§ Record set

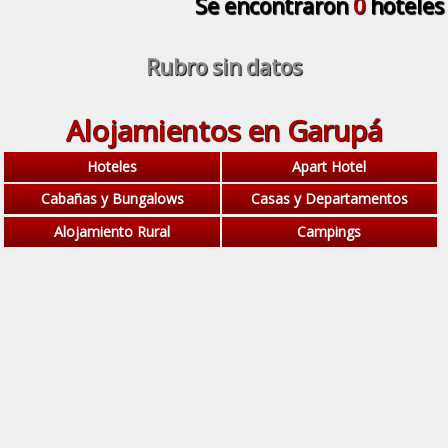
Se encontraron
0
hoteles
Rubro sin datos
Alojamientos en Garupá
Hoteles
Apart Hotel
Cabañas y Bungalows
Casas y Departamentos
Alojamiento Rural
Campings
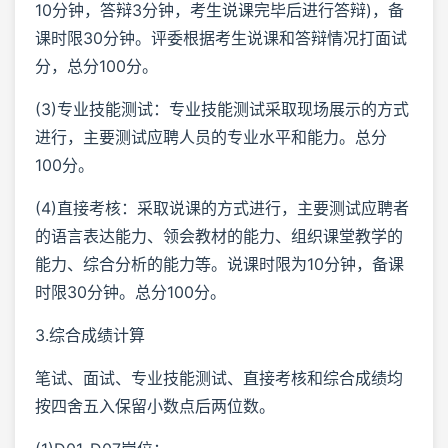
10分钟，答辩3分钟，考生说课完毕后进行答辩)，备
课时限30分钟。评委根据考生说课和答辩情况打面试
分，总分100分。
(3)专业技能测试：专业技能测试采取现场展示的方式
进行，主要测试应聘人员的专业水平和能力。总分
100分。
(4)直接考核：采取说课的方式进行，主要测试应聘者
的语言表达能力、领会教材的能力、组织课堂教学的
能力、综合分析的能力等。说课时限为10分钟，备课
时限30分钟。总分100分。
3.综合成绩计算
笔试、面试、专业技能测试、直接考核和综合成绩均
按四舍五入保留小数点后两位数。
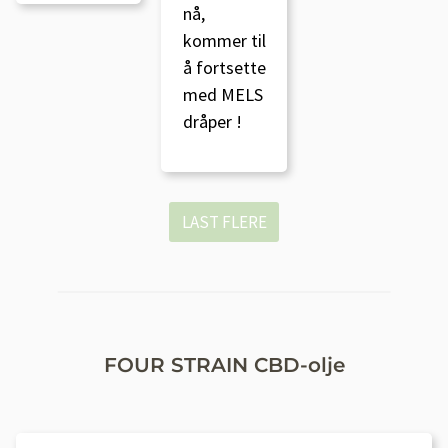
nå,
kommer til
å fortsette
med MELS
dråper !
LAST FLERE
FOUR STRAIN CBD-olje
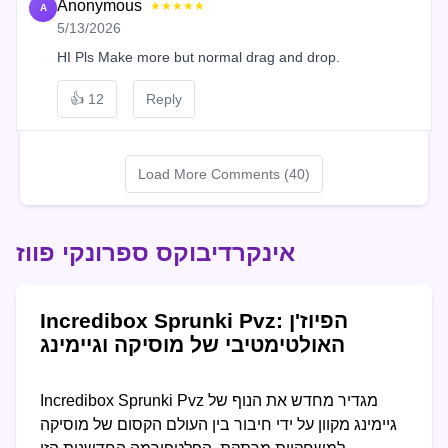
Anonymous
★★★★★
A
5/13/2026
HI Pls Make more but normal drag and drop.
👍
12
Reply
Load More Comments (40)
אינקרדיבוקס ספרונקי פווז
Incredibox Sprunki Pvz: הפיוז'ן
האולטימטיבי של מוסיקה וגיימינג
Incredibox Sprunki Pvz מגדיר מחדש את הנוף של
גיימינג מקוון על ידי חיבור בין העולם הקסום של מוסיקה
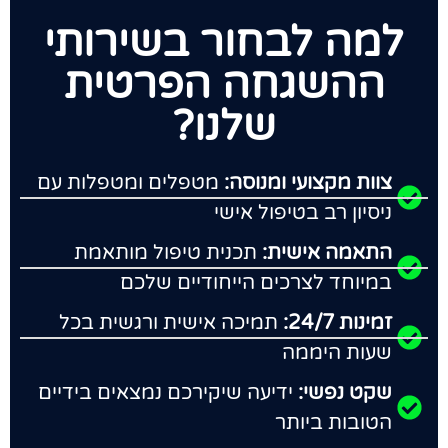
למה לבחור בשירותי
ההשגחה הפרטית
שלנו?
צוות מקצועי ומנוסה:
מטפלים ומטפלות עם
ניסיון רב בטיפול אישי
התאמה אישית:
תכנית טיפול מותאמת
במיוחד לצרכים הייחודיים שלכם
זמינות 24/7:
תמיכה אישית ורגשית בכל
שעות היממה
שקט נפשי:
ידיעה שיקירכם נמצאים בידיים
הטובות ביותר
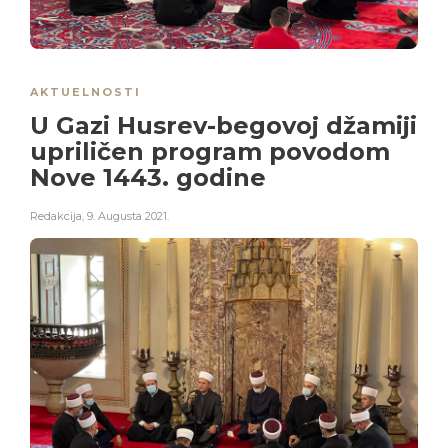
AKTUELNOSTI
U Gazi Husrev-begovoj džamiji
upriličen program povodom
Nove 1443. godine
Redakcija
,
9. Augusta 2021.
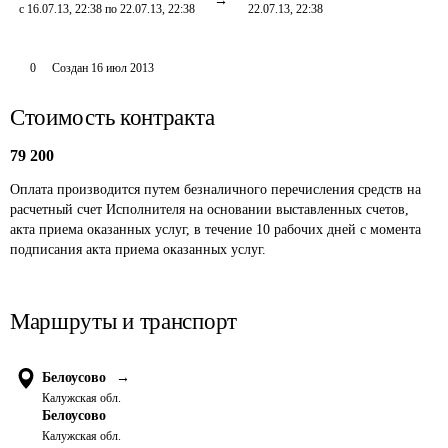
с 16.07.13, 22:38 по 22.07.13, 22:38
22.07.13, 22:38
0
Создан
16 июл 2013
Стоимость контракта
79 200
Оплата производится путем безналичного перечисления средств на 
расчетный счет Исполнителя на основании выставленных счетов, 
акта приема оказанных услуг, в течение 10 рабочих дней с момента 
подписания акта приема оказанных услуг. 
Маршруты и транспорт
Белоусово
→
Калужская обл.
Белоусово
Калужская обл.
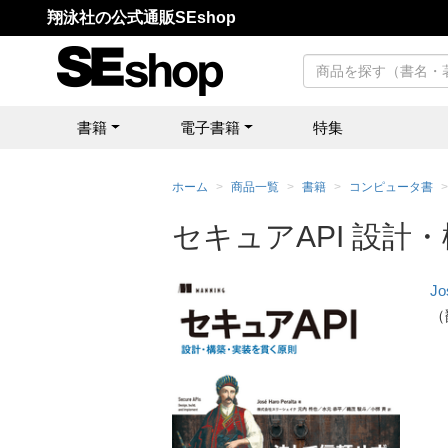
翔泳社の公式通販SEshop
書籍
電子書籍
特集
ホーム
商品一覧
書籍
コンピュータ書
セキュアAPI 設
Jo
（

--

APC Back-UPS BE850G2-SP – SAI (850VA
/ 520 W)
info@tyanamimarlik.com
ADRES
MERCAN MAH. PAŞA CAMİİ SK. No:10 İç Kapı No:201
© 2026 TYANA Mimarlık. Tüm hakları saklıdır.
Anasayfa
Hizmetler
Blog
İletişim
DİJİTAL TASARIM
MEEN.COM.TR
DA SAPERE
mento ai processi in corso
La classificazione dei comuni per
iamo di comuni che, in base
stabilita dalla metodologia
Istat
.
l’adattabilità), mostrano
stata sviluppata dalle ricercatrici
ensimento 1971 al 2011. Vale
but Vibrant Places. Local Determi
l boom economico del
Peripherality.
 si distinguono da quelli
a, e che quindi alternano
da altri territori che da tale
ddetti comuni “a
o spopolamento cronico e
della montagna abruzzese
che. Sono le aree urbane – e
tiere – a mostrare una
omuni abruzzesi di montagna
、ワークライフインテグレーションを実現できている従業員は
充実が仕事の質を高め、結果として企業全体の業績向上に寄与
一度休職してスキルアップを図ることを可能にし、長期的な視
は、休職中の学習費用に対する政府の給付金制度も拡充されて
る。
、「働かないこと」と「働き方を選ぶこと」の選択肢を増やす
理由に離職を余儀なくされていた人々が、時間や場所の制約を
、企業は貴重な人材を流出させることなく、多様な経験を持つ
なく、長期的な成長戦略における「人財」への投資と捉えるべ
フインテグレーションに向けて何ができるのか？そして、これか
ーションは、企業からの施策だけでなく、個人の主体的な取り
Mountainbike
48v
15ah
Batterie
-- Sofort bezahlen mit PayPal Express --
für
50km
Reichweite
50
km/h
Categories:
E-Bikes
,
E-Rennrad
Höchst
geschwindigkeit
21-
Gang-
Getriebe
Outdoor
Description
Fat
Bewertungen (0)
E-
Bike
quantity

§ Aim of the exercise
Pictures in the material above should be skipped; print exactly the lines from the one with "Se encontraron" through the one with "расчетный счет Исполнителя".

§ Answer box
Se encontraron
0
hoteles
Rubro sin datos
Alojamientos en Garupá
Hoteles
Apart Hotel
Cabañas y Bungalows
Casas y Departamentos
Alojamiento Rural
Campings
10分钟，答辩3分钟，考生说课完毕后进行答辩)，备
课时限30分钟。评委根据考生说课和答辩情况打面试
分，总分100分。
(3)专业技能测试：专业技能测试采取现场展示的方式
进行，主要测试应聘人员的专业水平和能力。总分
100分。
(4)直接考核：采取说课的方式进行，主要测试应聘者
的语言表达能力、领会教材的能力、组织课堂教学的
能力、综合分析的能力等。说课时限为10分钟，备课
时限30分钟。总分100分。
3.综合成绩计算
笔试、面试、专业技能测试、直接考核和综合成绩均
按四舍五入保留小数点后两位数。
nå,
kommer til
å fortsette
med MELS
dråper !
LAST FLERE
FOUR STRAIN CBD-olje
Anonymous
★★★★★
A
5/13/2026
HI Pls Make more but normal drag and drop.
👍
12
Reply
Load More Comments (40)
אינקרדיבוקס ספרונקי פווז
Incredibox Sprunki Pvz: הפיוז'ן
האולטימטיבי של מוסיקה וגיימינג
Incredibox Sprunki Pvz מגדיר מחדש את הנוף של
גיימינג מקוון על ידי חיבור בין העולם הקסום של מוסיקה
למה לבחור בשירותי
ההשגחה הפרטית
שלנו?
צוות מקצועי ומנוסה:
מטפלים ומטפלות עם
ניסיון רב בטיפול אישי
התאמה אישית:
תכנית טיפול מותאמת
במיוחד לצרכים הייחודיים שלכם
זמינות 24/7:
תמיכה אישית ורגשית בכל
שעות היממה
שקט נפשי:
ידיעה שיקירכם נמצאים בידיים
הטובות ביותר
AKTUELNOSTI
U Gazi Husrev-begovoj džamiji
upriličen program povodom
Nove 1443. godine
Redakcija
,
9. Augusta 2021.
с 16.07.13, 22:38 по 22.07.13, 22:38
22.07.13, 22:38
0
Создан
16 июл 2013
Стоимость контракта
79 200
Оплата производится путем безналичного перечисления средств на 
расчетный счет Исполнителя на основании выставленных счетов, 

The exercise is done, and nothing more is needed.